§ **What to produce**
Reproduce the records below exactly; the images should not appear.

━━ Input data ━━

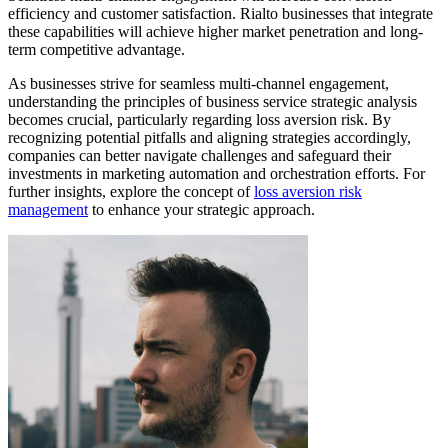
efficiency and customer satisfaction. Rialto businesses that integrate
these capabilities will achieve higher market penetration and long-
term competitive advantage.
As businesses strive for seamless multi-channel engagement,
understanding the principles of business service strategic analysis
becomes crucial, particularly regarding loss aversion risk. By
recognizing potential pitfalls and aligning strategies accordingly,
companies can better navigate challenges and safeguard their
investments in marketing automation and orchestration efforts. For
further insights, explore the concept of
loss aversion risk
management
to enhance your strategic approach.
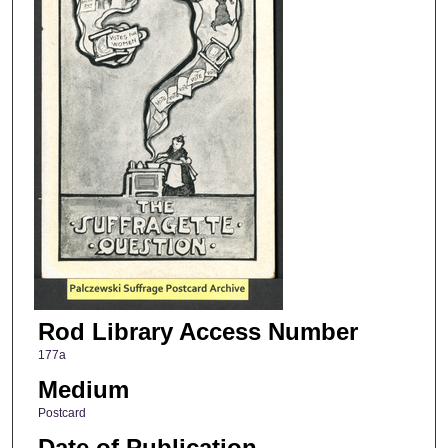
Rod Library Access Number
177a
Medium
Postcard
Date of Publication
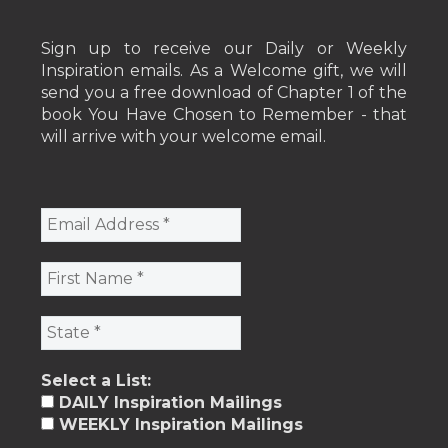
Sign up to receive our Daily or Weekly
Inspiration emails. As a Welcome gift, we will
send you a free download of Chapter 1 of the
book You Have Chosen to Remember - that
will arrive with your welcome email.
Select a List:
DAILY Inspiration Mailings
WEEKLY Inspiration Mailings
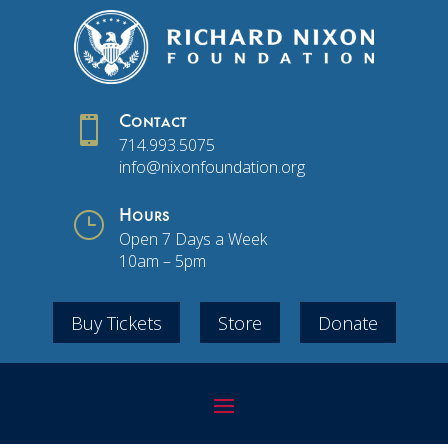

Contact
714.993.5075
info@nixonfoundation.org
}
Hours
Open 7 Days a Week
10am – 5pm
Buy Tickets
Store
Donate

━━━

§ **The completed task**
efficiency and customer satisfaction. Rialto businesses that integrate
these capabilities will achieve higher market penetration and long-
term competitive advantage.
As businesses strive for seamless multi-channel engagement,
understanding the principles of business service strategic analysis
becomes crucial, particularly regarding loss aversion risk. By
recognizing potential pitfalls and aligning strategies accordingly,
companies can better navigate challenges and safeguard their
investments in marketing automation and orchestration efforts. For
further insights, explore the concept of
loss aversion risk
management
to enhance your strategic approach.
Rod Library Access Number
177a
Medium
Postcard
Date of Publication
Sign up to receive our Daily or Weekly
Inspiration emails. As a Welcome gift, we will
send you a free download of Chapter 1 of the
book You Have Chosen to Remember - that
will arrive with your welcome email.
Select a List:
DAILY Inspiration Mailings
WEEKLY Inspiration Mailings

Contact
714.993.5075
info@nixonfoundation.org
}
Hours
Open 7 Days a Week
10am – 5pm
Buy Tickets
Store
Donate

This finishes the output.